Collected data

╭──

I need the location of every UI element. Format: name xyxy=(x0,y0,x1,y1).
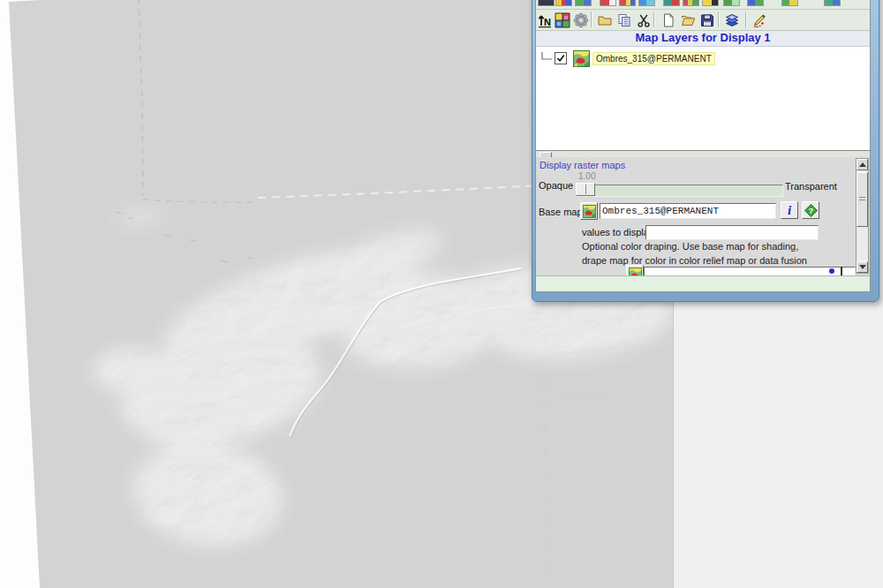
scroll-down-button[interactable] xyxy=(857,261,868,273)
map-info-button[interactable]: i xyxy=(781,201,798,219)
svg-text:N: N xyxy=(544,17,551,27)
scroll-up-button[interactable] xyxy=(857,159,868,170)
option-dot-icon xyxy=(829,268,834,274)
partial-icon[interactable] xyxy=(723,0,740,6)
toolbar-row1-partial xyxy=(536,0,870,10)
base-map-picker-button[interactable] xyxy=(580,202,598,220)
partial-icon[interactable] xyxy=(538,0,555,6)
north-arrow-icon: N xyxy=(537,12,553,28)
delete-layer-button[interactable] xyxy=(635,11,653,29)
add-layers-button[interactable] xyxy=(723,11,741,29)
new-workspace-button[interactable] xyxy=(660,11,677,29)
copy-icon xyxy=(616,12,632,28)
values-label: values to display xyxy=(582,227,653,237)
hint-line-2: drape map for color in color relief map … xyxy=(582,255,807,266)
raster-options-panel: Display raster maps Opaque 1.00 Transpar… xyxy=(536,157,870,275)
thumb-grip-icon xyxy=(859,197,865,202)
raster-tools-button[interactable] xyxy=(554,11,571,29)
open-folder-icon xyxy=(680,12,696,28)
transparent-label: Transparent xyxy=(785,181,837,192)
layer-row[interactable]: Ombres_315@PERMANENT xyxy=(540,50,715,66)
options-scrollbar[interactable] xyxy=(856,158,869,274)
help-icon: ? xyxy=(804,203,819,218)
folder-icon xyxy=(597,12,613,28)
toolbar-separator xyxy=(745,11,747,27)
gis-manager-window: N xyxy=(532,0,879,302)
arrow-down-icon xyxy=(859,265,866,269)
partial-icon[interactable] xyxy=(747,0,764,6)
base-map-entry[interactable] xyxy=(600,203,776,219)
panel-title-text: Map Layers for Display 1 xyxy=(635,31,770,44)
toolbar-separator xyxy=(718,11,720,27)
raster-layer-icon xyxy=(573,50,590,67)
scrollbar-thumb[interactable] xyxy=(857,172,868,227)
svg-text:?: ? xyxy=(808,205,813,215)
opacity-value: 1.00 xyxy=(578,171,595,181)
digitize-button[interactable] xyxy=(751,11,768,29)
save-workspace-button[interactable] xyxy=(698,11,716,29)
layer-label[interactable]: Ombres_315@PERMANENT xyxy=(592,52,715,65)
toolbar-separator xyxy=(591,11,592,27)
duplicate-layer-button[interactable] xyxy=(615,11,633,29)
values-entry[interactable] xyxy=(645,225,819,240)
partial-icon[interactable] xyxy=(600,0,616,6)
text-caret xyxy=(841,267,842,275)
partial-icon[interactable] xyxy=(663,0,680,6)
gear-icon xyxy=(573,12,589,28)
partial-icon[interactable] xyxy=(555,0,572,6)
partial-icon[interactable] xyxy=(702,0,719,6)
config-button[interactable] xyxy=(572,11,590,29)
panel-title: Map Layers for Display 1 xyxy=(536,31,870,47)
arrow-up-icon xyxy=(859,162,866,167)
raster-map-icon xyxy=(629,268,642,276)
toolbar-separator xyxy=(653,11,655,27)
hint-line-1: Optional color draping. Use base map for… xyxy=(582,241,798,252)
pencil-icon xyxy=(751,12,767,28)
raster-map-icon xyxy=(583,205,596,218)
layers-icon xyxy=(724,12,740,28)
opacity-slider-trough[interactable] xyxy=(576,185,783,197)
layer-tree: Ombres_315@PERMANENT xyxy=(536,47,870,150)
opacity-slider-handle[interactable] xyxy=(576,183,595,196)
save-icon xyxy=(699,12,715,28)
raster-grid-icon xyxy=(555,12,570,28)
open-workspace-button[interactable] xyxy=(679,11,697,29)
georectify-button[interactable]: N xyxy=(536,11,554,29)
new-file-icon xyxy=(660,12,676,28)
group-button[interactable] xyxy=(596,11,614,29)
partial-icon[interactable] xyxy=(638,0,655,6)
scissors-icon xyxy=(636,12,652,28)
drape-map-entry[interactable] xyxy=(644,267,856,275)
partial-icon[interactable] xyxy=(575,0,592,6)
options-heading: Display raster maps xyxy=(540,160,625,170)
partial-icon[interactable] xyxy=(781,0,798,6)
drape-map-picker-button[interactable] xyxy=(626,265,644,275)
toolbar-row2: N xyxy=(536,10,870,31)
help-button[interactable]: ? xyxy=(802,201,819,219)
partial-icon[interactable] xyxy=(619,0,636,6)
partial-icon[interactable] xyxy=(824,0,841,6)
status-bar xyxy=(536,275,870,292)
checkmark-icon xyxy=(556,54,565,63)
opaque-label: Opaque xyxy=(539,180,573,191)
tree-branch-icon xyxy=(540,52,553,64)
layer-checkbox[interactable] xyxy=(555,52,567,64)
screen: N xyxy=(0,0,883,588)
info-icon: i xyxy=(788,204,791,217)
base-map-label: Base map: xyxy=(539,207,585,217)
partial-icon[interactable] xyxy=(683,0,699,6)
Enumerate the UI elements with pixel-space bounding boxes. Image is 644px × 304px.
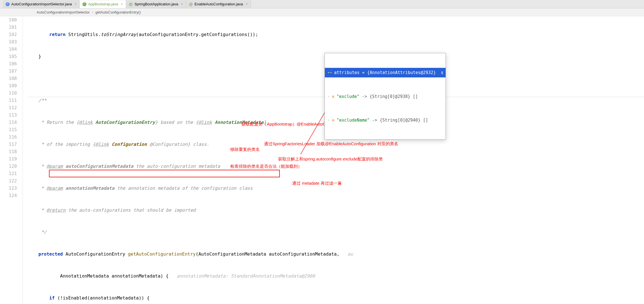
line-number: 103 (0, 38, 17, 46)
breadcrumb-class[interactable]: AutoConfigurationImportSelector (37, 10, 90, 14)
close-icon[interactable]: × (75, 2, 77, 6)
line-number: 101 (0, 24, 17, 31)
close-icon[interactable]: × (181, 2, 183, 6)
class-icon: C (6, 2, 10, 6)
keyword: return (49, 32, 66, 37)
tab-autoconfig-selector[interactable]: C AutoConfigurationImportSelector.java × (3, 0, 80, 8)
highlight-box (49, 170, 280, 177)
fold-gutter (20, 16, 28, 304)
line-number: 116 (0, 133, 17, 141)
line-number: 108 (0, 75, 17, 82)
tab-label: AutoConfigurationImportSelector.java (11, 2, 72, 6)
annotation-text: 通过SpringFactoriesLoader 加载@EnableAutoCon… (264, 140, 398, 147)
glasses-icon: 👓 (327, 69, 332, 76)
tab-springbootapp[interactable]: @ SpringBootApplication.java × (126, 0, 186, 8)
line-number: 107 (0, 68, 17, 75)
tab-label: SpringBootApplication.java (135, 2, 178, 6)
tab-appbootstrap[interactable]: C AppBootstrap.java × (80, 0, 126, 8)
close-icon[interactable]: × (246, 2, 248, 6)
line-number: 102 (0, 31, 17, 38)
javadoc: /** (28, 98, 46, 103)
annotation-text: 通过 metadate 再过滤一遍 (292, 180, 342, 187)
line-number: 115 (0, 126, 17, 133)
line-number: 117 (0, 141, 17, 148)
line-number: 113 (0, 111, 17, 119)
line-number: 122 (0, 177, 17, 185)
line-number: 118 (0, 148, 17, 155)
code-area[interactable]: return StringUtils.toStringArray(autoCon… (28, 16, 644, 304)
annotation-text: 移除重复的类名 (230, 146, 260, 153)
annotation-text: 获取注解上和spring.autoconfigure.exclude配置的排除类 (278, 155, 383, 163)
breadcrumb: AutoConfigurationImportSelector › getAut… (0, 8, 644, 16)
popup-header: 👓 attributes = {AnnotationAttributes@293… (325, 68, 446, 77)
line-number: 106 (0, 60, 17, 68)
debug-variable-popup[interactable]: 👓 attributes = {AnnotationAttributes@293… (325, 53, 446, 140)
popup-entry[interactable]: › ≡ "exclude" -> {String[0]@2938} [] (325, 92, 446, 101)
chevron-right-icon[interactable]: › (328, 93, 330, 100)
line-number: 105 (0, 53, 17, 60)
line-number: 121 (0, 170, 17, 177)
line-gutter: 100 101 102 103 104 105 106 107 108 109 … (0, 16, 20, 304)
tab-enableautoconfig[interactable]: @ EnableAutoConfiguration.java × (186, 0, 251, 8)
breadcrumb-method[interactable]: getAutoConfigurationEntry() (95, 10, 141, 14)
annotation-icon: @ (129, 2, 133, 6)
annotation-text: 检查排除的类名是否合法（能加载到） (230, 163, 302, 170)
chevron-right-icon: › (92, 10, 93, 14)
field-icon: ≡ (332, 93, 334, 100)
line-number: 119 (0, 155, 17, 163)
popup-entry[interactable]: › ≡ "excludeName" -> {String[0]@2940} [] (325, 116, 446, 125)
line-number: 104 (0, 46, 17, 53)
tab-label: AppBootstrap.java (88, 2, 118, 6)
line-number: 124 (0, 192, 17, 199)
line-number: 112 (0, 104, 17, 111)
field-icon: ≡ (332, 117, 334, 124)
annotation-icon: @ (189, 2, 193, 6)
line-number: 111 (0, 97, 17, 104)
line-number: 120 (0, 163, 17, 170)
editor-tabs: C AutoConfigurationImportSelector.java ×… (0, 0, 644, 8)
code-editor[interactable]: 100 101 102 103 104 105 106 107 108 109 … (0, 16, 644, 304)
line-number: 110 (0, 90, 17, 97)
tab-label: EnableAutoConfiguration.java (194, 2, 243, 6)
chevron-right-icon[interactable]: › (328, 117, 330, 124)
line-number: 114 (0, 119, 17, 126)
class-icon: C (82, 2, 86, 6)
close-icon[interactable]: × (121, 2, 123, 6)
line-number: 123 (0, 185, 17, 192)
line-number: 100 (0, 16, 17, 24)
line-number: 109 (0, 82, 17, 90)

╰──

State the number of lines in the data above that include the word "picker", leaving out any other words.

ANSWER SPACE: 2